**PROBLEM STATEMENT**
Among the records that follow, set down only the lines from the one containing "Log in (611, 17)" to the one containing "Investing (174, 2317)", both included, exactly.
==== DATA TO EXAMINE ====
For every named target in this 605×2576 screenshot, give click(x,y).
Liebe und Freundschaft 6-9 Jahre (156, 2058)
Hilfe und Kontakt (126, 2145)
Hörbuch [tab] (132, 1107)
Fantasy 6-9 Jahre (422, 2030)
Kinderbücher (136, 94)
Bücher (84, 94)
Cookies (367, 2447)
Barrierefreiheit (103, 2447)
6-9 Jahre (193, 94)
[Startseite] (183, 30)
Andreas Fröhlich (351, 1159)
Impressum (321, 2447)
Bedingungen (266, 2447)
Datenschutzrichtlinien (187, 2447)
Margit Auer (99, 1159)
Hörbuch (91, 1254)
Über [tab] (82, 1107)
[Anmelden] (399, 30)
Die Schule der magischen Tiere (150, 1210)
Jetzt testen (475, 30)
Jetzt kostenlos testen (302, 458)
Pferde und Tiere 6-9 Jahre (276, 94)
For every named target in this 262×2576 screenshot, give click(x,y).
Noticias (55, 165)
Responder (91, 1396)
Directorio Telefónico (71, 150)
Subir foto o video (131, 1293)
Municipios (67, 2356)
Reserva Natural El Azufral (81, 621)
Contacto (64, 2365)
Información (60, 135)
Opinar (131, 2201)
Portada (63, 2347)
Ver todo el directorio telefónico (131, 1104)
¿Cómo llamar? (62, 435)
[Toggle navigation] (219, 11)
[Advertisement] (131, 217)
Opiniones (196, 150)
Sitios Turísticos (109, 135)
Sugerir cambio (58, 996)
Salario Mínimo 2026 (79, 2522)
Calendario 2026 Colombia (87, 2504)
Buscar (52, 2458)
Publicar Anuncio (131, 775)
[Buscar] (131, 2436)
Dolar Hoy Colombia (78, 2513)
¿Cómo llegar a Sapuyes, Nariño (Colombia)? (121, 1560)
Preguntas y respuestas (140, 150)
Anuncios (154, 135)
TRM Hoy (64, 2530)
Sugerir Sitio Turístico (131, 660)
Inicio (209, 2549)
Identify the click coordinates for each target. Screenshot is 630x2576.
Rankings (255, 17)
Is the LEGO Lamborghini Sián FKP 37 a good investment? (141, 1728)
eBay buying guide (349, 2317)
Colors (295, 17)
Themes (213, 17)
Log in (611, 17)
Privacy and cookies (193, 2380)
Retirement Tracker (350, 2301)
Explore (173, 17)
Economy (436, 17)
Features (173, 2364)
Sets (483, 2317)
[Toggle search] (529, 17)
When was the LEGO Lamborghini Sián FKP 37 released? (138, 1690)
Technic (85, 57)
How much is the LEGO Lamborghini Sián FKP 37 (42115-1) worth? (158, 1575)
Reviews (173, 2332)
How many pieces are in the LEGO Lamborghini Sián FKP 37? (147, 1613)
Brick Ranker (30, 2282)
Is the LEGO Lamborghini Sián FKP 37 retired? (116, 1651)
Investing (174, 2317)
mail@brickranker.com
====
**ANSWER FOR THIS EXERCISE**
Log in (611, 17)
Privacy and cookies (193, 2380)
Retirement Tracker (350, 2301)
Explore (173, 17)
Economy (436, 17)
Features (173, 2364)
Sets (483, 2317)
[Toggle search] (529, 17)
When was the LEGO Lamborghini Sián FKP 37 released? (138, 1690)
Technic (85, 57)
How much is the LEGO Lamborghini Sián FKP 37 (42115-1) worth? (158, 1575)
Reviews (173, 2332)
How many pieces are in the LEGO Lamborghini Sián FKP 37? (147, 1613)
Brick Ranker (30, 2282)
Is the LEGO Lamborghini Sián FKP 37 retired? (116, 1651)
Investing (174, 2317)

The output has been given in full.